The Impossible Standard: A Love Letter to the Girl Who Never Felt Like She Was Enough
- Melissa Best
- Jul 27
- 3 min read
I'm tired.
I'm so tired of feeling like I am not enough.
I have spent as long as I can remember feeling like I am unworthy. Like I don't measure up to the impossible standards that are imposed on us just because we are female.

I can remember back to primary school. Even back then, I would scrutinise things about myself, wondering if there was perhaps something wrong with me. Believe it or not, I am worse now.
I hate to admit the amount of time I spend torturing myself over my shortcomings.
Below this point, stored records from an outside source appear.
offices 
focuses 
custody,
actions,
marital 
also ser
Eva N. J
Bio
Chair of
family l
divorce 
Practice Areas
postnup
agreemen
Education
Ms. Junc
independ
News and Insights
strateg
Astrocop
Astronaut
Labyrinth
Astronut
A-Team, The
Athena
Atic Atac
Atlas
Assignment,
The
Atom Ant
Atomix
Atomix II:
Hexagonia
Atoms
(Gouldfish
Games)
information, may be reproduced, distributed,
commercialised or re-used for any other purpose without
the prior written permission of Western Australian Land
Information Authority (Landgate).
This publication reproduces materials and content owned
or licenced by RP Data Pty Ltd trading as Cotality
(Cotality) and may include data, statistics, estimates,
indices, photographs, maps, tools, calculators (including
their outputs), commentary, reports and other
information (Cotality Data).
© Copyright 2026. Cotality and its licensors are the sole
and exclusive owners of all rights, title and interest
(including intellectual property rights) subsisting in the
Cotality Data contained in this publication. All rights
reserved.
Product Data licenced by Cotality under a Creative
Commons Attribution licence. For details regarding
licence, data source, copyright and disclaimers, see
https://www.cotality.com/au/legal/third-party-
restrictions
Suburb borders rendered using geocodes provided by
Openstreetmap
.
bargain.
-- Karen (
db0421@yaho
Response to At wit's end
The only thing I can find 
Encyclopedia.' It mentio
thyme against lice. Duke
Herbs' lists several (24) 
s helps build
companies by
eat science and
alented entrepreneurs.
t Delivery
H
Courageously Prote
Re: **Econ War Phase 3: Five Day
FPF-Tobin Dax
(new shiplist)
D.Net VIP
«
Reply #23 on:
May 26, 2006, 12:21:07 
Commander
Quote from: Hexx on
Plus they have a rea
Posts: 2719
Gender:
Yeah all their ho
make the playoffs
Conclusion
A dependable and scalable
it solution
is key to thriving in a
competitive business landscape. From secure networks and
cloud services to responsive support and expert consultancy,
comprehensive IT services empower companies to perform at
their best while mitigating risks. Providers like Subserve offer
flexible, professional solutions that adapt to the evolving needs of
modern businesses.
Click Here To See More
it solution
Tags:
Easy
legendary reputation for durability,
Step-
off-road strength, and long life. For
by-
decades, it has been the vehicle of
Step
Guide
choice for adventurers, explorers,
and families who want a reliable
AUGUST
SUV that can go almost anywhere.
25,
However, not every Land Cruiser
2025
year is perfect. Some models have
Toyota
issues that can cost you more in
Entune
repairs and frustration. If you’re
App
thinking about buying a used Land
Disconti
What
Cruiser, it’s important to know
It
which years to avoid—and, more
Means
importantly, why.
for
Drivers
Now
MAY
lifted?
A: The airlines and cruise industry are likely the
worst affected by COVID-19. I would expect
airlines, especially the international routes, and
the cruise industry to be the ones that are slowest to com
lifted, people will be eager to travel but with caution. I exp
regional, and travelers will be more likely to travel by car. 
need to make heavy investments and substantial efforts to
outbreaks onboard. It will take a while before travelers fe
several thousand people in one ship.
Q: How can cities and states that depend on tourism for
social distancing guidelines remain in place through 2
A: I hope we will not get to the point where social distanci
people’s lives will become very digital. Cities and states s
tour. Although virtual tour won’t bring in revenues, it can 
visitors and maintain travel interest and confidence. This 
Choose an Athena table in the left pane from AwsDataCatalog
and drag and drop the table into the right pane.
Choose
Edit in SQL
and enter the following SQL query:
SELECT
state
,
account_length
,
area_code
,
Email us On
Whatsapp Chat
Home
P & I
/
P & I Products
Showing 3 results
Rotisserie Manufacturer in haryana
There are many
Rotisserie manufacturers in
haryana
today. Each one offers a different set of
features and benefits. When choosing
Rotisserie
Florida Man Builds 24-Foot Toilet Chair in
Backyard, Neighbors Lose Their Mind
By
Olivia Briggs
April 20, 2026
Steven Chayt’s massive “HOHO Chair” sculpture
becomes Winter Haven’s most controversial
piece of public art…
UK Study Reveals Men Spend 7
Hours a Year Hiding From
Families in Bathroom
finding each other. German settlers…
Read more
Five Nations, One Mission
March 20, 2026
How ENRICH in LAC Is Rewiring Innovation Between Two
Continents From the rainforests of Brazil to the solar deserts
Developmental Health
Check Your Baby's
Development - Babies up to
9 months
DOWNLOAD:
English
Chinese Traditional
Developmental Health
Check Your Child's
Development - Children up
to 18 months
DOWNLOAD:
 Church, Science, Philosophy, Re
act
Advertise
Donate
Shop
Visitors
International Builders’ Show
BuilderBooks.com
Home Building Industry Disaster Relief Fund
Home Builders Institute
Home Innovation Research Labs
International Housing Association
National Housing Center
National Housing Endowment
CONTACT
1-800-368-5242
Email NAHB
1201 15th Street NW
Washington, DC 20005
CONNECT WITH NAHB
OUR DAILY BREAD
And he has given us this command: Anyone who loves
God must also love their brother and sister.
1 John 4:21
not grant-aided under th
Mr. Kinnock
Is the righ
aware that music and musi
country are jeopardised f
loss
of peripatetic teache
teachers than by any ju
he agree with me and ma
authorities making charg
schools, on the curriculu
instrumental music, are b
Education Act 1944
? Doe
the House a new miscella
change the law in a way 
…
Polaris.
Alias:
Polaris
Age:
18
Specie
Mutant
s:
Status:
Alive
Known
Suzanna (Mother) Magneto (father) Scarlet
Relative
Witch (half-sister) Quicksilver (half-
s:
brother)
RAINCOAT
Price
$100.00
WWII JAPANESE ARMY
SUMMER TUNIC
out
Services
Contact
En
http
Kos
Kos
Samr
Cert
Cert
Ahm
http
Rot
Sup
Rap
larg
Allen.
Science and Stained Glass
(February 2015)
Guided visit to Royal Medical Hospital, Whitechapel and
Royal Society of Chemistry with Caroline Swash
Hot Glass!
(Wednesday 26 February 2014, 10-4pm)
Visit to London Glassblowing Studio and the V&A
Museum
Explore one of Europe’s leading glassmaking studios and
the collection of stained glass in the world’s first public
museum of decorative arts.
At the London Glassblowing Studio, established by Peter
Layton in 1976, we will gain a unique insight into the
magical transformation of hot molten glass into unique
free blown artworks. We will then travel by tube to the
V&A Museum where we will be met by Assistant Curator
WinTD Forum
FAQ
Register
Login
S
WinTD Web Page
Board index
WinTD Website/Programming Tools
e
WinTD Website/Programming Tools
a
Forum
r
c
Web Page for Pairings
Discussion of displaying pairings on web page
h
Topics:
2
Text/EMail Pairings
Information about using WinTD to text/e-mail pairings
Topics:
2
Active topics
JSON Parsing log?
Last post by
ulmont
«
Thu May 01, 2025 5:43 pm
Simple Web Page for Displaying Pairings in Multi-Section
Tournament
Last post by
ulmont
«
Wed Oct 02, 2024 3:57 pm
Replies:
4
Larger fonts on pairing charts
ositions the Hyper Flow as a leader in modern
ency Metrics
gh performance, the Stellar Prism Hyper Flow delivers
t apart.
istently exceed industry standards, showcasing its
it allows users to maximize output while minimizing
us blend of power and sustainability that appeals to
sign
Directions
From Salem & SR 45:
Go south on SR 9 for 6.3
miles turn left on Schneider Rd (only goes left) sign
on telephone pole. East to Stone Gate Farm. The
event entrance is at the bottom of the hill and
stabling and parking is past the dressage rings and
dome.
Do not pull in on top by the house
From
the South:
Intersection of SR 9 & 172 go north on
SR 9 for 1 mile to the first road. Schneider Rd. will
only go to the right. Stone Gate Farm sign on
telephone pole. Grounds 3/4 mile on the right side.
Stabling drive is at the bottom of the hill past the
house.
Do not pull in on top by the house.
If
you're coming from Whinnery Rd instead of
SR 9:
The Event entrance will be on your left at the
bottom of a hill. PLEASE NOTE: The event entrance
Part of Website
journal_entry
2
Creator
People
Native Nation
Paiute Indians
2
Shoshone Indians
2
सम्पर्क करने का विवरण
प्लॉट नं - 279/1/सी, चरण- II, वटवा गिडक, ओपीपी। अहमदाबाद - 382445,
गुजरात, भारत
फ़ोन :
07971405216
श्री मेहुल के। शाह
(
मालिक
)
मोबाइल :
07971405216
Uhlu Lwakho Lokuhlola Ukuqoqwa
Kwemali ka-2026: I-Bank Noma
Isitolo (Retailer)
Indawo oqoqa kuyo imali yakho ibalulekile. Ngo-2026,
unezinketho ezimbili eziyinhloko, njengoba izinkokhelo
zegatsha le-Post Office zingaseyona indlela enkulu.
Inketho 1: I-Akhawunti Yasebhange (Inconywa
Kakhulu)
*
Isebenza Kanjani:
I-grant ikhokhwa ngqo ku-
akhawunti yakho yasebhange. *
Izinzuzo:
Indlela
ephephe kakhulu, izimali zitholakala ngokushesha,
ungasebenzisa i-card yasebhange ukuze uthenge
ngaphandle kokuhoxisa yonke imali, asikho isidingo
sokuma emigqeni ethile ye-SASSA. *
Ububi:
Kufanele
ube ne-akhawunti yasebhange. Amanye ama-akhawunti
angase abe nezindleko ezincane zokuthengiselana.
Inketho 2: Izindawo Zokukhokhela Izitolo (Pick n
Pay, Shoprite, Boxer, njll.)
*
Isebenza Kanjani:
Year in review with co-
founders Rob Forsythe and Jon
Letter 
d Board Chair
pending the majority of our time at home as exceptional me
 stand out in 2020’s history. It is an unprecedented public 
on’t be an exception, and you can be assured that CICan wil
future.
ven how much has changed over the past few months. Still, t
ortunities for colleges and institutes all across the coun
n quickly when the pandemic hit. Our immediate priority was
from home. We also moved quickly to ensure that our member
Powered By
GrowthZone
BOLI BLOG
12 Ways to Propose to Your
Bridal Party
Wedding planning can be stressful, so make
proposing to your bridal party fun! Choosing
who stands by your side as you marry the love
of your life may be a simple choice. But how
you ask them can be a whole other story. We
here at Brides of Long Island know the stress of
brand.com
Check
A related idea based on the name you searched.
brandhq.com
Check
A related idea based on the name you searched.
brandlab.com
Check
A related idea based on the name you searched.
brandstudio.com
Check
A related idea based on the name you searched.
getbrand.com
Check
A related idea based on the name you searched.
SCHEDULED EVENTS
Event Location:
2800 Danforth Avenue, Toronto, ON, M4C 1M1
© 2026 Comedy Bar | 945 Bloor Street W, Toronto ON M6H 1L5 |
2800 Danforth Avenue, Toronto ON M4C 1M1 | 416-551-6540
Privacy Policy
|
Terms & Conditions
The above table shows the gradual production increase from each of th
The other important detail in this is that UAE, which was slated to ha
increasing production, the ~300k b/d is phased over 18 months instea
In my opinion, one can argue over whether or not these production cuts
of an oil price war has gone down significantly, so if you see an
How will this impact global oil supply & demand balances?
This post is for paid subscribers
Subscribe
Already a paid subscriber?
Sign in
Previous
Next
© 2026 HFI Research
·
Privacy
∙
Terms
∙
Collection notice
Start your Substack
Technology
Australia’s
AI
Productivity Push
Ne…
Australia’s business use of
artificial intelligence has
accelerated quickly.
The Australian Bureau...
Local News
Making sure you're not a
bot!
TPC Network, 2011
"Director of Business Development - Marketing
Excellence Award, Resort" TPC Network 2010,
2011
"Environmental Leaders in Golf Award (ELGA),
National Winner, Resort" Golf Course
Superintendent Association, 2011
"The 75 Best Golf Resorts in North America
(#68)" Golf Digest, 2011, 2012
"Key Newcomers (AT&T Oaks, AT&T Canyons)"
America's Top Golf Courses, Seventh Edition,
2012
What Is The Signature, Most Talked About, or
I pick apart my body, my mind, my life - with a toxic dialogue that sometimes eats me up and spits me out in the worst possible way.
I know I'm not the only one.
We as women carry the weight of perfection like a second skin. We scroll through perfectly curated lives on social media and wonder why ours feels so inadequate. We compare ourselves to women half our age, feeling the sting of time on our faces, the marks of motherhood on our bodies.
We are told we need a 12-step skincare routine, a one-hour workout, ice rolling, gua sha, and dry body brushing before we can start our days. What the actual fuck.
And God forbid you don’t do all those things. Because suddenly, you’ve "let yourself go." You're tired? You're lazy. You're ageing? You're failing. You're overwhelmed? You just need to be more grateful. More positive. More productive. Smile more.
What a joke.
When did it become common practice for women to do so much?! We used to be able to focus on raising our families and keeping a safe and happy home. Remind me, why we fought so hard to go to work again?!
There is a never-ending war I wage with myself - the mirror, the scale, the camera roll. I can pick apart every inch of my body with surgical precision. Every line on my face, every blemish, every hair out of place becomes a reason to not feel good enough. I chase this idea that if I can just fix this one thing, then I’ll finally feel beautiful, confident, worthy. So I tweak, I cover, I pluck, I spend. And for a fleeting moment, I feel better. But the relief never lasts. There’s always something else. Another flaw to erase. Another standard to chase. I’ve scrutinised my skin, my hair, my nails, my stomach - like my value lives in those tiny details. And somewhere along the way, I forgot that I am not meant to be a project constantly under construction. I am allowed to just be.
We’re out here running empires, raising humans, healing generational trauma, trying to drink enough water, and still somehow feeling like we’re falling behind. Like there’s always more to do, more to prove, more to fix.
I’ve twisted myself into a thousand versions of what the world told me I should be. And you know what? I’m exhausted. I'm so damn tired of chasing approval that was never mine to begin with.
So here’s the truth I’m sitting in right now: I don’t want to keep fixing myself. I want to accept myself. I want to stop treating my body like a before-and-after project. I want to speak to myself with the same compassion I give everyone else. I want to look in the mirror and not search for something to change. I want to be free.
Because maybe the problem was never me.
Maybe the problem is a world that profits off my insecurity and thrives on keeping me small.
Not anymore.
I’m reclaiming my worth on my terms. Messy, magnificent, emotional, powerful, too loud, too soft, too much, not enough... whatever. I’m all of it. And I’m done apologising for the woman I’ve fought like hell to become.
So if you’re reading this and any of it hits you in the gut, I want you to hear me when I say this: you are not broken, and you don’t need fixing. You don’t have to earn your worth. You don’t have to hustle for it or perfect yourself into it. You already have it. Right now. As you are. Maybe the bravest thing we can do as women is to stop chasing “enough” and start living like we already are. And I’m done apologising for finally believing that. For me, and for every single one of us who’s been carrying this weight for far too long.